Back in February 2020, I had the great pleasure of leading a two-day training for the education staff and docents of the Farnsworth Art Museum that focused on best practices in museum dialogue for individuals living with dementia and their care partners. For a guided inquiry that I led with the group, I chose The Teamster, a painting made in 1916 by George Bellows. Having taught at the Whitney Museum of American Art for years, I was very familiar with his great Dempsy and Firpo (1924), which depicts a powerful moment in an American boxing match through strong diagonals and contrasting colors. 

George Bellows
Dempsey and Firpo
1924

Initially, I was drawn to The Teamster for some of the same formal reasons; the strong sweeping diagonal of the gigantic ship as it cuts the horizon pulled me back to a saturated purple sky—a sky that vibrates next to yellows that bounce us between figure, land, and monumental vessel. 
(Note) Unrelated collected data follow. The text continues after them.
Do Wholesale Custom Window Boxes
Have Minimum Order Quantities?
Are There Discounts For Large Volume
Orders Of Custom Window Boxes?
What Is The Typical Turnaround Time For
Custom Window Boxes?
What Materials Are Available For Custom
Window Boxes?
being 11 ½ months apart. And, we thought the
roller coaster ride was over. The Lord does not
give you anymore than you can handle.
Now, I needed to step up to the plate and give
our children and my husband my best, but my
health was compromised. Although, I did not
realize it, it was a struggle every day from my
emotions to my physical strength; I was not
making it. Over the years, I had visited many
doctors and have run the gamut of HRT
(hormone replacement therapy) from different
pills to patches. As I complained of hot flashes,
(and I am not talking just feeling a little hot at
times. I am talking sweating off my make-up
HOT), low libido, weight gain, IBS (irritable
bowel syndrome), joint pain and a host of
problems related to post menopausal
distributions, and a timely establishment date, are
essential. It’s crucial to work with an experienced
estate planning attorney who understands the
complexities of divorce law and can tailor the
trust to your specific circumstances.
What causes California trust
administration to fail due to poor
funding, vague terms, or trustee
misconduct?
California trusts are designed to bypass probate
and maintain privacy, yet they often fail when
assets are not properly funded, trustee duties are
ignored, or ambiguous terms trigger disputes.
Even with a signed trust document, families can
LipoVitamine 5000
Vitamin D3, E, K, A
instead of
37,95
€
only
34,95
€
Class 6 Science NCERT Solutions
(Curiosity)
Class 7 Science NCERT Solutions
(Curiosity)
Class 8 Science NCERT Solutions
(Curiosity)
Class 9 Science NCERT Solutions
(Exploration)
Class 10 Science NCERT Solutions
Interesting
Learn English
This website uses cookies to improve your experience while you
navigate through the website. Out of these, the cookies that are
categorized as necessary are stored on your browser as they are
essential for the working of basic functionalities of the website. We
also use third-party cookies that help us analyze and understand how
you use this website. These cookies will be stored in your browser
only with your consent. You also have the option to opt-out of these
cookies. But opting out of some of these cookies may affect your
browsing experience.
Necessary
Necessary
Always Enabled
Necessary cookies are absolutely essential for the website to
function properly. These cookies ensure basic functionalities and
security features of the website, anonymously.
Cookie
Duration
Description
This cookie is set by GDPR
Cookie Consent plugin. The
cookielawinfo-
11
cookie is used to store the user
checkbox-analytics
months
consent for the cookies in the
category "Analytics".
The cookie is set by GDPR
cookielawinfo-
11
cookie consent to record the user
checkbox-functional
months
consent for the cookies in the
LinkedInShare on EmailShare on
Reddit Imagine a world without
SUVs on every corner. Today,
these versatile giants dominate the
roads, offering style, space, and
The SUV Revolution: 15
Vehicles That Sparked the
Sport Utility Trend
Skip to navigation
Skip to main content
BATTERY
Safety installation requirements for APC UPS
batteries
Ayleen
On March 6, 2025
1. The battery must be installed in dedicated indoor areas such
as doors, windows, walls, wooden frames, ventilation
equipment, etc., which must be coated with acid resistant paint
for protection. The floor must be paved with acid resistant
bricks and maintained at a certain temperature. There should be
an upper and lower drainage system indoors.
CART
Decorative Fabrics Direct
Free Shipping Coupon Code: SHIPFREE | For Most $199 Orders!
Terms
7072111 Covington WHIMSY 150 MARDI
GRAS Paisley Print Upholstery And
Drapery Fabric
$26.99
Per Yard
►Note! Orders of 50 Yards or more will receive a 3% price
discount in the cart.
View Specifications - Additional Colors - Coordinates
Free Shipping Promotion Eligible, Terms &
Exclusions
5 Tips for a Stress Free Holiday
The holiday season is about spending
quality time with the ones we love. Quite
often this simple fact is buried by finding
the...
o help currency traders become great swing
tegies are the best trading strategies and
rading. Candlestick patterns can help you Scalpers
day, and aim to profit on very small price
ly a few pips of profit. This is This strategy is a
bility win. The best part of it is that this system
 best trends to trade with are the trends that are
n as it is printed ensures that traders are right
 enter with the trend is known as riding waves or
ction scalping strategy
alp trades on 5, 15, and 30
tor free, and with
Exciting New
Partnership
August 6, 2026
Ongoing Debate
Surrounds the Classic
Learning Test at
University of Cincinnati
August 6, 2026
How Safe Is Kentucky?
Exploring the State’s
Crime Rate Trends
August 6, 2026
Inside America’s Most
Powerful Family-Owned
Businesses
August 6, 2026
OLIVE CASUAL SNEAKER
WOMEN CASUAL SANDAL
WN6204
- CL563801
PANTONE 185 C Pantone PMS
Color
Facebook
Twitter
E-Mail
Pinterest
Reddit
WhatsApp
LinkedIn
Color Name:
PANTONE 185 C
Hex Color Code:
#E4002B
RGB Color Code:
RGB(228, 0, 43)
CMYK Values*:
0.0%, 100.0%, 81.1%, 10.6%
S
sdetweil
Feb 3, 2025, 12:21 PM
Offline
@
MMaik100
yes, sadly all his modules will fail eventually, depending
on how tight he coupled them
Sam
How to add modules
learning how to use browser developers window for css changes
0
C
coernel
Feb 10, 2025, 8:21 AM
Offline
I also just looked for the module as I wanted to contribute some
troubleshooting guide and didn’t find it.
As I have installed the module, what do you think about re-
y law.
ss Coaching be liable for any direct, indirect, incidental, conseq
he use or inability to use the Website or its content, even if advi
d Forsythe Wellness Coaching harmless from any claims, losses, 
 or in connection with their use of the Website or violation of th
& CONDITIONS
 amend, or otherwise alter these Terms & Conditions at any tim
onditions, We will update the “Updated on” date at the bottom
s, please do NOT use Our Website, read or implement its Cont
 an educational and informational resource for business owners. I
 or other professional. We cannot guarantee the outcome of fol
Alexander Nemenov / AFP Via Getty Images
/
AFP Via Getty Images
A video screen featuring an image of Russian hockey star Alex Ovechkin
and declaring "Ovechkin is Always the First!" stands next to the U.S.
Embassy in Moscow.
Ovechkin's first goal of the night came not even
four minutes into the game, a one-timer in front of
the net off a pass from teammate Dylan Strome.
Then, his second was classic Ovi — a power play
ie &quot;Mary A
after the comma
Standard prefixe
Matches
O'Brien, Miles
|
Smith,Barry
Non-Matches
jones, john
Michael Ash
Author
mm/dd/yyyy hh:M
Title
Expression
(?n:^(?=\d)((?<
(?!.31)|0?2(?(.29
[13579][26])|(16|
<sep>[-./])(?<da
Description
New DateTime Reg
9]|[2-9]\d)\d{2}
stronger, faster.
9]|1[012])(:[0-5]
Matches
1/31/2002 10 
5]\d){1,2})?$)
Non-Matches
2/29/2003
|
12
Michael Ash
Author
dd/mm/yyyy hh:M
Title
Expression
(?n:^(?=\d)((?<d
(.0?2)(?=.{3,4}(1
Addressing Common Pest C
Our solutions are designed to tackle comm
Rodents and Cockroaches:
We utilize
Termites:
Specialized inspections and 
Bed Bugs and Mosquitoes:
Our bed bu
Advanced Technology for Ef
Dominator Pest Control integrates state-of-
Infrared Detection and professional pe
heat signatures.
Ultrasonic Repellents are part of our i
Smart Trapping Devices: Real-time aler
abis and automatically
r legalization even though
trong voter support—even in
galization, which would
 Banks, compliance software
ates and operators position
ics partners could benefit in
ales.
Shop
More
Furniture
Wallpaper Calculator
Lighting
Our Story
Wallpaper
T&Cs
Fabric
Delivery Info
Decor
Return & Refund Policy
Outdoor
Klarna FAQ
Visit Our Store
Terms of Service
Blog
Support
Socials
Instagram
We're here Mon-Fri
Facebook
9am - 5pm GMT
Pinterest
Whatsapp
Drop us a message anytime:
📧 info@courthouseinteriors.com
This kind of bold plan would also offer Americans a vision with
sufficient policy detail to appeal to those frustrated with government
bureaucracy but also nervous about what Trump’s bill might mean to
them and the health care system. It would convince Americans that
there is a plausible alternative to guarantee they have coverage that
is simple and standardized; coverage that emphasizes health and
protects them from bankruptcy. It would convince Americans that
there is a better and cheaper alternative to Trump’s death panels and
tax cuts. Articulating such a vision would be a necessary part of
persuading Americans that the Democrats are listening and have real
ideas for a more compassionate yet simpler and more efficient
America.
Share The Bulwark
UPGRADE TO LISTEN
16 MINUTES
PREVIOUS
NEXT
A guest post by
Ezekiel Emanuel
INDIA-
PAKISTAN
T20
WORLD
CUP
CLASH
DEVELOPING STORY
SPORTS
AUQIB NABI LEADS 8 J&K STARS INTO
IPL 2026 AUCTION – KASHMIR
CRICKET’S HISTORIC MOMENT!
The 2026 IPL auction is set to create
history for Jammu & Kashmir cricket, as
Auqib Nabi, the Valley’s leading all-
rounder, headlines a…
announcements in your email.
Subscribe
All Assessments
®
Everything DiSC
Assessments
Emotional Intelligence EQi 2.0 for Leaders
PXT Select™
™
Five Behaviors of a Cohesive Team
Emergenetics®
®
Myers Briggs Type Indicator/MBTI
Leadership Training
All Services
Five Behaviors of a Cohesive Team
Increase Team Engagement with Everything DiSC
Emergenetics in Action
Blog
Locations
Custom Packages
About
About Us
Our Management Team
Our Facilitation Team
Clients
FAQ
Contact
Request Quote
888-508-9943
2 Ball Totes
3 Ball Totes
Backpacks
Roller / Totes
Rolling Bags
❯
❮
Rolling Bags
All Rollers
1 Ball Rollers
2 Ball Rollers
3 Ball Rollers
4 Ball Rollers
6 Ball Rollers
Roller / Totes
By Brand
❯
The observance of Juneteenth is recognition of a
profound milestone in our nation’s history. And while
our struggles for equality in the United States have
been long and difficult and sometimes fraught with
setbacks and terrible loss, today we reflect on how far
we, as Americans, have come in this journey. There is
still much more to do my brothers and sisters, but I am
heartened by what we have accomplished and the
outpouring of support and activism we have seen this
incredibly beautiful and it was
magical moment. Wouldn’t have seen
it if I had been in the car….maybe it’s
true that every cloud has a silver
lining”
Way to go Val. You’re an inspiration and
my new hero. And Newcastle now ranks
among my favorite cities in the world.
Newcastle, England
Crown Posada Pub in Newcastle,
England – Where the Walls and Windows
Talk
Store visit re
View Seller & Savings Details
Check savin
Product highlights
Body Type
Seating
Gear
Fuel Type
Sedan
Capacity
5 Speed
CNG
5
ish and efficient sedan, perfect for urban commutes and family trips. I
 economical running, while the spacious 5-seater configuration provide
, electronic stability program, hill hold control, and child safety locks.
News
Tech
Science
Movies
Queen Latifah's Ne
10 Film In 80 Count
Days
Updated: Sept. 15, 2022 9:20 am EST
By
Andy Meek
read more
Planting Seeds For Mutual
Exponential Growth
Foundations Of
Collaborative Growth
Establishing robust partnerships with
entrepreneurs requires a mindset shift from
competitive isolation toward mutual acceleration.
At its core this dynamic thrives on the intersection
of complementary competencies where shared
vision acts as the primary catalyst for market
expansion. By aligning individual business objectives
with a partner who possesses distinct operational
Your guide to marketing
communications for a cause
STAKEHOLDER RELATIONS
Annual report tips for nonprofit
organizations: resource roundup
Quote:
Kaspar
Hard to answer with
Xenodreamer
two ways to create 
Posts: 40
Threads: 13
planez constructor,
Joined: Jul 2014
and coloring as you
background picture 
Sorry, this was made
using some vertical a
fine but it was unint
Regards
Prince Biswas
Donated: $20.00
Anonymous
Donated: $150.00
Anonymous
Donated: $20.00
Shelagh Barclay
It was the rich open-ended discussion we had, however, that took me deeper into the layers of meaning hidden in this painting. Many in our group were local to Maine, and this artwork unleashed much history about coastal towns, ship-building, and industry. Someone said the ship resembled the skeleton of a beached whale, and I found myself contemplating the power of nature and scale of the sea. Another person commented on the smoke coming from the chimney in the background, and the effect of physical labor after a hard day’s work suddenly ran through my body as the smell of home and dinner filled my imagination. We noticed the bright sun on the man’s face and the long shadows behind him, and felt workers’ achievement paired with the passing of time. Once again, I was pulled into the ominous purple sky and deep blue sea beneath it, and exited the painting having understood through Bellows’s striking use of scale and his juxtaposition of man, animal, vessel, and nature that nature prevails. 

“When I paint the great beginning of a ship, I feel the reverence the ship-builder has for his handiwork … I am filled with awe, and I am trying to paint as well as he builds, to paint my emotion about him. 

When I paint the colossal frame of the skeleton of his ship I want to put his wonder and his power into my canvas.” 

—George Bellows, 1917

Hollie Ecker is a teaching artist and museum educator for visitors of all ages and abilities at major museums in New York City. In addition to her work with Arts & Minds as a teaching artist and associate educator, she works at The Metropolitan Museum of Art, the Guggenheim Museum, the Jewish Museum, and the Whitney Museum of American Art. Prior to the outbreak of COVID-19, she worked as an educator at the Museum of Modern Art for more than 10 years. As a Fulbright Scholarship recipient, Hollie spent time in Rome, developing and implementing school/museum partnerships for deaf students with the Museo Nazionale Romano di Palazzo Massimo. Her teaching and consulting focus on museum visitors with disabilities, especially adults with dementia and deaf children. Hollie is a ceramic artist and when she is not making or teaching art, loves to dance salsa in her free time.